BRUSSEL - We vroegen aan Toon en Hein Van den Brempt om te reflecteren over het tot stand komen van het boek Het verdriet van Vlaanderen, dat ze schreven samen met Kristien Hemmerechts. Het graven in de eigen diepzwarte familiegeschiedenis was confronterend, maar drong zich gaandeweg aan hen op. Met hun verhaal willen de tweelingbroers bovenal jongeren aansporen om lessen te trekken.

Collaborerende ouders en familie: na 150 jaar taboe, onze dubbele uitbraak
- door Toon Van den Brempt 

Ik schrijf hier 150 jaar taboe, omdat wij als tweeling volgend jaar, in 2020, 75 worden. Samen dus 150 jaar, en in 2020. Kan het een meer symbolisch jaartal zijn, waarin we ook 75 jaar bevrijding zullen vieren? En 75 jaar bevrijding van het concentratiekamp Auschwitz?

Het samen opgroeien onder dat taboe van de collaboratie, met vader en moeder eerst voortvluchtig dan gevangen, dan even samen en snel gescheiden, na vijf jaar hertrouwd met elkaar, met grootouders en drie nonkels in de gevangenis, in bittere armoede en isolement: we hebben het enkel op een min of meer acceptabele manier kunnen overleven en te boven komen dank zij het feit dat we met twee waren.

Ziedaar één van de voor ons persoonlijk zéér opvallende revelaties waarvan we ons pas bewust zijn geworden na de afwerking van de reeks en tijdens de pers-heisa die erop volgde. Tot dan toe pleegden we te antwoorden, als men ons vroeg hoe het kòn dat we uit dit alles nogal ongeschonden te voorschijn zijn gekomen, Nietzsche indachtig: « Wat je niet doodmaakt, maakt je sterker. » Voortaan zeggen we dus vooral: « we waren met twee! » Ook al hebben we dat zelden of nooit expliciet aan elkaar te kennen gegeven. We waren met twee en dat gaf een onbestemd maar diep gevoel van sterkte, onaantastbaarheid bijna. We waren (zijn?) als het ware backups voor elkaar. De buitenwereld, samen met de complexe familiale binnenwereld, ketste af op onze twee-eenheid.

Het zal op 27 januari 2020 ook dag op dag vijfenzeventig jaar geleden zijn dat onze ouders met elkaar in het huwelijk traden, in de SS-Junkerschule in Bad Tölz (met wij als foetussen van vier maand in de buik van de bruid, die zich niet bewust was van dat tweelingschap).

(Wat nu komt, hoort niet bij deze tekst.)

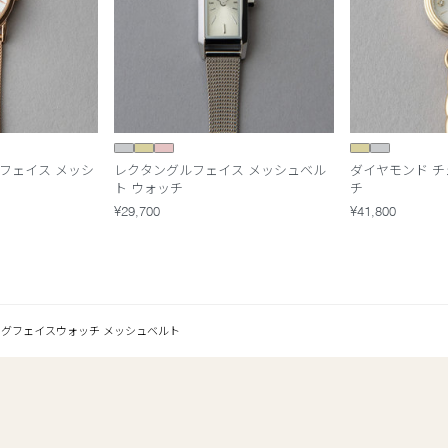
フェイス メッシ
レクタングルフェイス メッシュベル
ダイヤモンド チ
ト ウォッチ
チ
¥29,700
¥41,800
ッグフェイスウォッチ メッシュベルト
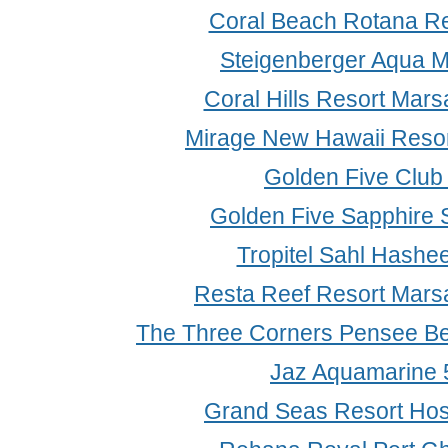
Coral Beach Rotana Re
Steigenberger Aqua M
Coral Hills Resort Mars
Mirage New Hawaii Resor
Golden Five Club
Golden Five Sapphire S
Tropitel Sahl Hashe
Resta Reef Resort Mars
The Three Corners Pensee Be
Jaz Aquamarine 
Grand Seas Resort Hos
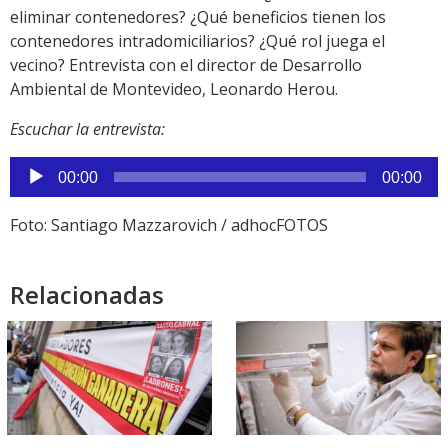
eliminar contenedores? ¿Qué beneficios tienen los
contenedores intradomiciliarios? ¿Qué rol juega el
vecino? Entrevista con el director de Desarrollo
Ambiental de Montevideo, Leonardo Herou.
Escuchar la entrevista:
Reproductor
00:00
00:00
de
audio
Foto: Santiago Mazzarovich / adhocFOTOS
Relacionadas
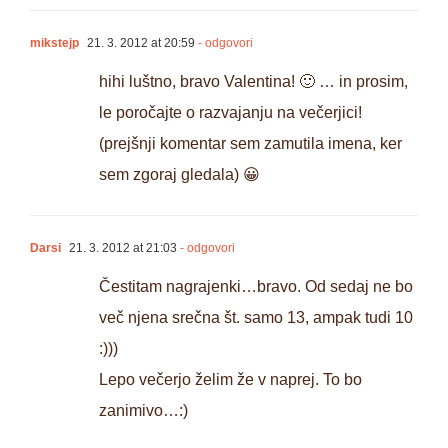
mikstejp
21. 3. 2012 at 20:59
- odgovori
hihi luštno, bravo Valentina! 🙂 … in prosim,
le poročajte o razvajanju na večerjici!
(prejšnji komentar sem zamutila imena, ker
sem zgoraj gledala) 😀
Darsi
21. 3. 2012 at 21:03
- odgovori
Čestitam nagrajenki…bravo. Od sedaj ne bo
več njena srečna št. samo 13, ampak tudi 10
:)))
Lepo večerjo želim že v naprej. To bo
zanimivo…:)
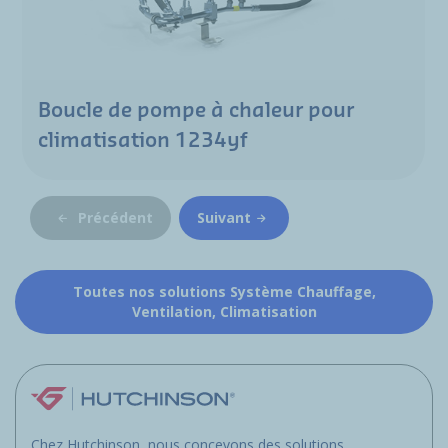
Boucle de pompe à chaleur pour
climatisation 1234yf
Précédent
Suivant
Toutes nos solutions Système Chauffage,
Ventilation, Climatisation
Chez Hutchinson, nous concevons des solutions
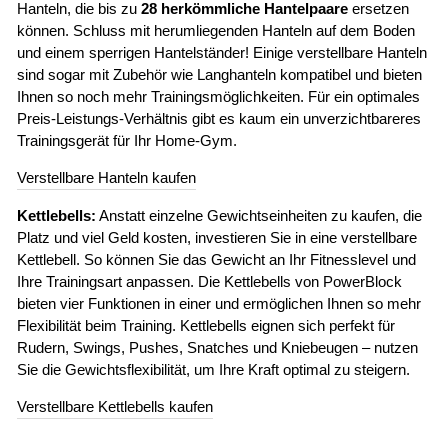
Hanteln, die bis zu
28 herkömmliche Hantelpaare
ersetzen
können. Schluss mit herumliegenden Hanteln auf dem Boden
und einem sperrigen Hantelständer! Einige verstellbare Hanteln
sind sogar mit Zubehör wie Langhanteln kompatibel und bieten
Ihnen so noch mehr Trainingsmöglichkeiten. Für ein optimales
Preis-Leistungs-Verhältnis gibt es kaum ein unverzichtbareres
Trainingsgerät für Ihr Home-Gym.
Verstellbare Hanteln kaufen
Kettlebells:
Anstatt einzelne Gewichtseinheiten zu kaufen, die
Platz und viel Geld kosten, investieren Sie in eine verstellbare
Kettlebell. So können Sie das Gewicht an Ihr Fitnesslevel und
Ihre Trainingsart anpassen. Die Kettlebells von PowerBlock
bieten vier Funktionen in einer und ermöglichen Ihnen so mehr
Flexibilität beim Training. Kettlebells eignen sich perfekt für
Rudern, Swings, Pushes, Snatches und Kniebeugen – nutzen
Sie die Gewichtsflexibilität, um Ihre Kraft optimal zu steigern.
Verstellbare Kettlebells kaufen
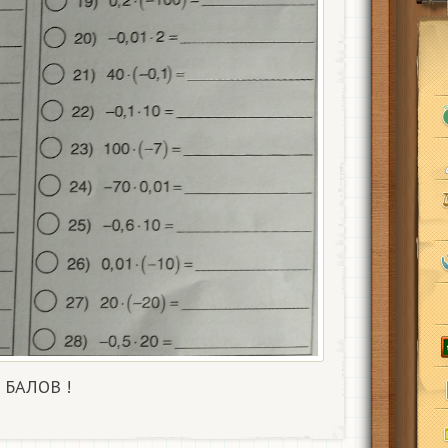
 БАЛОВ !​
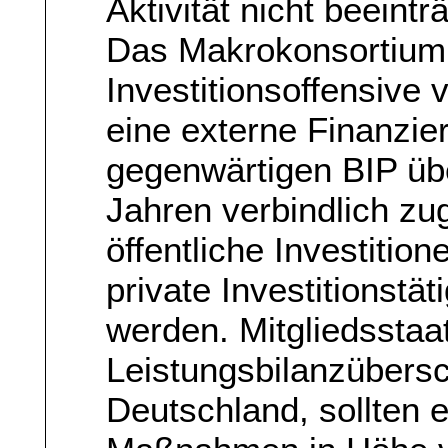
Aktivität nicht beeinträ
Das Makrokonsortium 
Investitionsoffensive 
eine externe Finanzi
gegenwärtigen BIP übe
Jahren verbindlich zu
öffentliche Investition
private Investitionstäti
werden. Mitgliedsstaa
Leistungsbilanzübers
Deutschland, sollten e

Diezelfde dag, 807 kilometer Oostwaarts, opende het 60ste leger van het 1ste Oekraïens Front de poorten van het Konzentrationslager Auschwitz.

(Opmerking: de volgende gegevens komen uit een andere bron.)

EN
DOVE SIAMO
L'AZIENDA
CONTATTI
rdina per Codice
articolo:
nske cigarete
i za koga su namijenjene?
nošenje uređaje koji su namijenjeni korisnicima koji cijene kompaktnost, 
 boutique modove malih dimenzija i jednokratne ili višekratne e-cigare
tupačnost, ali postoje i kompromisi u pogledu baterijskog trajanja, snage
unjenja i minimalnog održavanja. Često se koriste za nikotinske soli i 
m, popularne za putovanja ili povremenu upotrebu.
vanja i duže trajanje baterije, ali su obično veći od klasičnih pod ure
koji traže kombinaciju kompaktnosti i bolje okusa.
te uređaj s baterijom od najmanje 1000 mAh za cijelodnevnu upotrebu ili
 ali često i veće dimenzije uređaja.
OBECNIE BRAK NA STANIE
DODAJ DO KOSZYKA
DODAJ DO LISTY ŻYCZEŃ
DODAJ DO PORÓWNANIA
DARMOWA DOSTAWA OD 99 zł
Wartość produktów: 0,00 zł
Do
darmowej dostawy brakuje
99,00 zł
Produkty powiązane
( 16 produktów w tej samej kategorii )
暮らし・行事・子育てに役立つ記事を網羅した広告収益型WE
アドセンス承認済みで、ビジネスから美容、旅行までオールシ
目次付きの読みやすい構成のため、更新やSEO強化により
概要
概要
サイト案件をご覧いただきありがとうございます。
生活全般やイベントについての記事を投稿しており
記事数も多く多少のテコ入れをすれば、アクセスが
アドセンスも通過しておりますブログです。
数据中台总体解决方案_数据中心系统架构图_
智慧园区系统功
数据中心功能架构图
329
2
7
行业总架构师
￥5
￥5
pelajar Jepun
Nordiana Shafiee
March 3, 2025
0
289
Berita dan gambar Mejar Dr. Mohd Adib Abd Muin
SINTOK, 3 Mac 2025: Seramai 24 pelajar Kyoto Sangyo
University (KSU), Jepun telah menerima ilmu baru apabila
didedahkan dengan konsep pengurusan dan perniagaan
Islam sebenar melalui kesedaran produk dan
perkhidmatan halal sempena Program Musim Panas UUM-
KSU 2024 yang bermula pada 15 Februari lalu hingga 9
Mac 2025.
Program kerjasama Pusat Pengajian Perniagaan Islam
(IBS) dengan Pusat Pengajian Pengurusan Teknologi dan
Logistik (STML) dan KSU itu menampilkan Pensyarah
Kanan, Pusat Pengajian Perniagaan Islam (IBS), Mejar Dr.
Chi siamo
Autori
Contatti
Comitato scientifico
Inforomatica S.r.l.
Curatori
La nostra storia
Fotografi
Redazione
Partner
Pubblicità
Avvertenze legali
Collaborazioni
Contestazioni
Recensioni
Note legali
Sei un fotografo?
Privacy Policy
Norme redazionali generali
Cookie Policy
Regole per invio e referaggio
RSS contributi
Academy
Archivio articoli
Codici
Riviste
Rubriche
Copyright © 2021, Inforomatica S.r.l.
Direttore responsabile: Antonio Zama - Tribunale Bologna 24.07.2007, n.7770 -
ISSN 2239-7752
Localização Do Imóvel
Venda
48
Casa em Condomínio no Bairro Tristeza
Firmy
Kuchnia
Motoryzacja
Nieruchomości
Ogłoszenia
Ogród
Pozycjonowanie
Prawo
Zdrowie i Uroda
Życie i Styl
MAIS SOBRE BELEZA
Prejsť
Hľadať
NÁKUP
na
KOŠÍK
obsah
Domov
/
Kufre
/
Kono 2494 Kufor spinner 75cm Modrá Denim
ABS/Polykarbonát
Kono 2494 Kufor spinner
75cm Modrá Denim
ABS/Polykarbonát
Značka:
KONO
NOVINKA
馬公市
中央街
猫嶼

Dit mag misschien de meest betekenisvolle samenloop van omstandigheden genoemd worden die ons bestaan en onze familiegeschiedenis kenmerkt. 27 januari 1945: de dag dat onze ouders de eerste keer huwden, én de dag dat wereldwijd de Holocaust herdacht wordt.

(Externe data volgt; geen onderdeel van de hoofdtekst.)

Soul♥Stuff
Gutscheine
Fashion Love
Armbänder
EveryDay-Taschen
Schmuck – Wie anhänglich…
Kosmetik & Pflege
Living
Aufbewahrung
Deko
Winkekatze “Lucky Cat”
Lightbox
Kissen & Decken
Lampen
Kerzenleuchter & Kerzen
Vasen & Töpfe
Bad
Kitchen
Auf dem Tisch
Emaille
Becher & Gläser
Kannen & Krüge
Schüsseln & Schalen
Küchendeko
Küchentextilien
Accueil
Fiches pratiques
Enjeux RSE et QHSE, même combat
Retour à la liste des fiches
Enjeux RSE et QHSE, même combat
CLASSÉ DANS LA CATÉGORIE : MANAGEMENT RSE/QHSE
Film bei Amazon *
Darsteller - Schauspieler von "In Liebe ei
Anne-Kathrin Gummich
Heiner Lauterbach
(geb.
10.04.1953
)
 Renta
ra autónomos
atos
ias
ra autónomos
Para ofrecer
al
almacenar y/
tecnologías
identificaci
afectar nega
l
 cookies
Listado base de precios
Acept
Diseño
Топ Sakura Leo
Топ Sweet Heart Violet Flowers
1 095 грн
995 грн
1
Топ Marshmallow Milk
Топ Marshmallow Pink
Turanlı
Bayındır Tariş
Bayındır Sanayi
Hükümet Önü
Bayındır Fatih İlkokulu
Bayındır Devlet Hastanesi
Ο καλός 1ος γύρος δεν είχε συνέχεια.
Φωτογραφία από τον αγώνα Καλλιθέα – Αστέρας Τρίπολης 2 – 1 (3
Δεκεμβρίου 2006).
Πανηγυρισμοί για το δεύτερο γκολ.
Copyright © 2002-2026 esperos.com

Het is ook kenschetsend voor de aanpak, het olifantengeheugen en de opmerkingsgave van Kristien Hemmerechts, dat zij die samenloop ontdekte, toen we in Bad Tölz samen op zoek gingen naar wat overblijft van die Junkerschule en van het stadhuis waar Liesbeth en Henri in de echt traden. We kwamen toen van Traunstein, een honderdtal kilometer verderop, ook in Beieren, waar we onze oudste neef bezochten: de eerste zoon van nonkel Twan. Was me dat een afknapper. De eens beresterke grote kozze was een schaduw van zichzelf. Een wegkwijnende reus, zich isolerend in zijn rusthuis, alles vergetende of vergoelijkend, herinneringen die dienen om te verdringen: verdringeringen. Dat woord is daar en toen ontsproten uit onze verwerkingen.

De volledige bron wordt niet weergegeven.